Volleyball is not just a sport for me. For me it is a way of life, a stress reliever, a solid work out but most importantly it is home for me. Volleyball gives me that sense of purpose in life, a togetherness feeling that comes from my teammates. Volleyball has given me that feeling of home since around sixth grade, when I first got involved in the sport. It quickly accelerated when I began high school though when I started playing club volleyball at Sports Performance Volleyball Club. Sports Performance Volleyball Club is based out of Aurora, Illinois at the Great Lakes Center. The Great Lakes Center is hard to miss when driving down the road, a very long white and blue building with the words “Great Lakes Volleyball Center” engraved onto the front. The Great Lakes Center has sections. One building for the upper level College-Prep group and another more colorful building for the Youth Program. Once inside one will see what seems to be like an unending amount of volleyball courts. In the main gym there are eight courts and in the Youth Program gym there is four. Benches and bleachers line the courts and scoreboards are hung on the back walls of the court where the court numbers are located as well. One might think that a long gym would not be someones ideal thought of being “Home” but for me I found a home playing the sport I love while being pushed by my coaches and teammates to be the best I could be.

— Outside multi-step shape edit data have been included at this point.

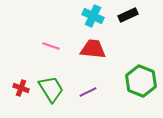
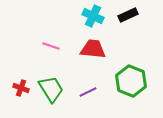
green hexagon: moved 10 px left
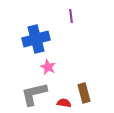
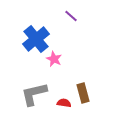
purple line: rotated 40 degrees counterclockwise
blue cross: rotated 24 degrees counterclockwise
pink star: moved 6 px right, 8 px up
brown rectangle: moved 1 px left
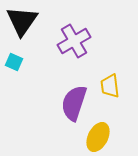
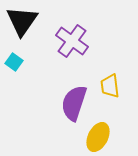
purple cross: moved 2 px left; rotated 24 degrees counterclockwise
cyan square: rotated 12 degrees clockwise
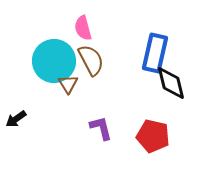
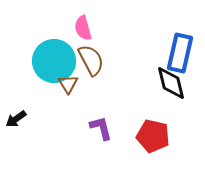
blue rectangle: moved 25 px right
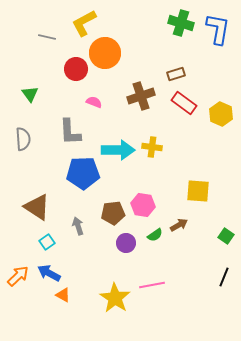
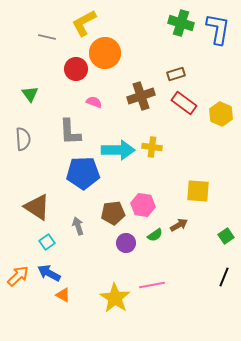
green square: rotated 21 degrees clockwise
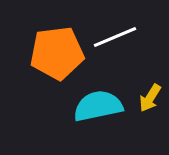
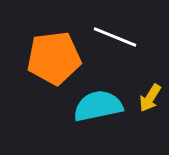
white line: rotated 45 degrees clockwise
orange pentagon: moved 3 px left, 5 px down
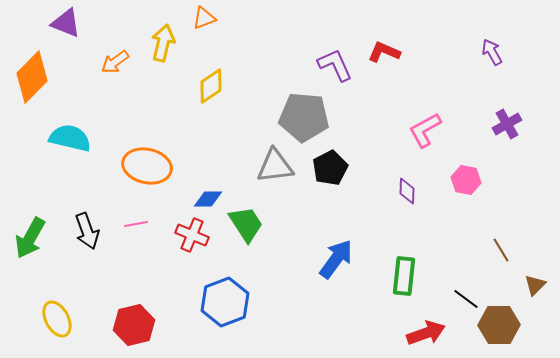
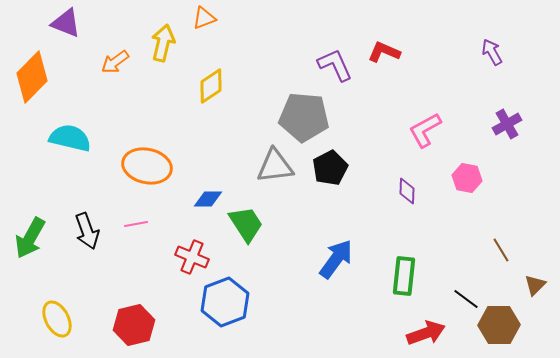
pink hexagon: moved 1 px right, 2 px up
red cross: moved 22 px down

Ask anyone that played club volleyball with me at Sport Performance and it will be the same answer, that we feel that it is similar to being in the army. Everyone imagines that being in the army is very strict and hard because of the physical demands. We felt that with whats demanded of us was similar. The rules the players have to follow and the amount of hours we spend striving for perfection. All just to achieve one thing, becoming a collegiate athlete
I was involved in many sports growing up, tennis, golf, and soccer but nothing really caught me as much as volleyball did. I loved the fast pace aspect of the game and how it always kept me on my toes; literally. I would take volleyball lessons when I first started playing. The first time I was involved with a team was in 7th grade at my middle school. I played in both 7th and 8th grade but when I got to high school focusing on really improving in my volleyball skill level became more important. If I wanted to continue in the program at my high school, you always had to be playing and improving. No off-season if you wanted to get better to make the team the following year.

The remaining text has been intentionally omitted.